Some of the fee increases represent major hikes, although they are not for wide-spread services.

For instance, the fee for a one-day valet permit -- currently $167.75 -- would jump 127 percent to $330.17 under staff's recommendations. That would be more than twice as high as its counterpart in Beverly Hills ($140 per day), although the hike is phased in.

The “House Moving” fee charged to relocate a building or structure would jump from $540.16 to $1,956.94, a hike of 262 percent. Long Beach charges $331.

Among the new fees are the following:

* $111.22 an hour to sweep parking lots after resurfacing (for businesses and residents)

* $7.69 for garbage and recycle cart rollout services for the elderly or overweight (for businesses and residents)

* $161.97 for smaller Container (Cart) Rentals for special events (for businesses and residents

* $5 “Half Price Days” at the Annenberg Beach House pool (for individuals and businesses) and $2.50 “Half Price Days” for senior citizens and youth (all for individuals and businesses)

Many of the fees -- especially those relating to pets -- would see little change.

About 20 fees for adopting pets from the City animal shelter, getting vaccinations, dog licenses, spay/neuter surgery and similar services are likely to change little, the report indicated.

Such fees are heavily subsidized by the City and the recommendation by staff is to increase them by 3.5 percent -- remaining far lower than cost.

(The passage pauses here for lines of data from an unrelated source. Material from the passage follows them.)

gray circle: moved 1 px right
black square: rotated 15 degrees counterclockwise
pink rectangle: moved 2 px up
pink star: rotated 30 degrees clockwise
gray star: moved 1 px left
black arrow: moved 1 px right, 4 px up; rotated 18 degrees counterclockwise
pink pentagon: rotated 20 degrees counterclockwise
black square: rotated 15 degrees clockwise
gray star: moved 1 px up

Thus, the basic cost of adopting a puppy, dog, kitten or cat would rise from the current fee of $50.29 to $52.05 -- instead of the $122.42 cost without City subsidy, the report said.

Most fees attached to the Police Department also would change little because they already recover almost all -- or all -- of associated costs, the report said.

Likewise for the City Fire Department, although some of its fees would rise to reflect actual cost, the report said.

For example, the SMFD annual fee for convalescent hospitals rises from $640.81 to $870. Fees for day care centers with less than 50 occupants increase from the current $175.58 to $232.61, and from $329.91 to 445.13 for daycare centers with more than 50 occupants.

The fee for pre-schools increases from the current $287.42 to $329.88.

The update in fees is based on an eight-month analysis by MGT Consulting Group in Sacramento.

Although the City uses the General Fund to subsidize some fees, like those related to Animal Control, it could potentially bring in $19.4 million if it upped those fees so its existing cost recovery rate increased to 100 percent when subsidies aren’t considered a needed public service.

In public works, the consultants recommend removing or consolidating about a dozen fees. Gone would be a $460 fee for bike rack installation, for instance. But roughly the same number of existing fees jump to 100 percent of cost.